This is a julia package that is intended to make the day-to-day data crunching at the university of Alberta WAAM lab a little easier. I haven't gotten around to porting over the pyrometer tools yet, so it's really just a fancy power data import tool for the time being.

My intention is to open up the code I have been using to others. By creating a package, the algorithms can be used in short scripts to automate new tasks.

Getting Started

As this is a julia package, you will first need to install julia. The easiest way to do this is to follow the instructions at the julia downloads page.

After julia is installed, launch it and enter the following command to install this package:

julia> import Pkg; Pkg.add(url="https://github.com/Jarrod-Angove/WAAMTools.jl")

Once the package is installed, you need to tell the current session to use it (this is something you will need to do every time you launch julia; the installation steps only happen once):

julia> using WAAMTools

You can then start using the functions provided by the package.

TL;DR

Run the following command in the REPL to find the mean power(s) for a file with the absolute path path/to/my_power_file.csv

julia> my_mean = mean(importer("path/to/my_power_file.csv"))

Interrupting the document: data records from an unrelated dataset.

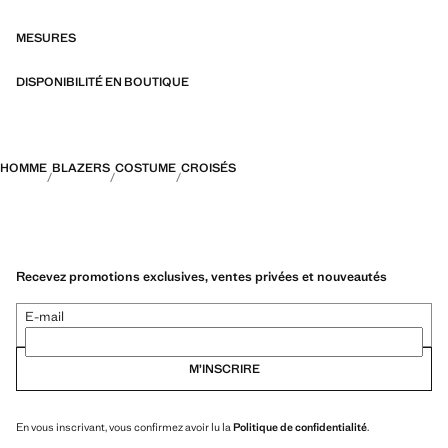
SELECTION : une collection de vêtements classiques aux lignes
minimalistes et aux détails soigneusement conçus. Fabriquée à partir
MESURES
de tissus de haute qualité pour une garde-robe intemporelle et
élégante
DISPONIBILITÉ EN BOUTIQUE
HOMME
BLAZERS
COSTUME
CROISÉS
Recevez promotions exclusives, ventes privées et nouveautés
E-mail
M’INSCRIRE
En vous inscrivant, vous confirmez avoir lu la
Politique de confidentialité
.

The my_mean variable will then be a tuple of either one or two objects depending on how many samples were run for this file. If all you want are the mean values associated with each (read below for the other options), you can use the following commands

julia> mean_sample1 = my_mean[1].summary.mean
julia> mean_sample2 = my_mean[2].summary.mean

mean_sample1 will then be the mean power for the cold plate, and mean_sample2 will be the mean power for the hot plate. Please note that these values are the average power [W] input over time, and do not account for heat transfer efficiency or torch travel speed.

Typical power import

As data for the WAAM system is collected in the form of CSV/xlsx files, it needs to be imported and cleaned up. This can be done with the importer command, which will create a power_info object from the given file:

importer(file, directory)

Import the power file CSV in directory into a power_file object, which has the fields:

  • voltage = the voltage read from the CSV in [V]
  • current = the current read from the CSV in [A]
  • time = the time, formatted into seconds, from the CSV
  • file = the file name input

For example, if you wanted to import the file Plate18_power.csv, located in the directory home/user.../power_files/, you would input the following in the REPL:

julia> plate18_data = importer("Plate18_power.csv", "home/user.../power_files/")

Once you have a power_info object, you can access the components with julia dot notation:

julia> plate18_data.voltage

The above command will return a vector of the voltages stored in plate18_data.

Alternatively, you can input the complete file path as a single string to get the same results;

julia> importer("home/use.../power_files/Plate18_power.csv")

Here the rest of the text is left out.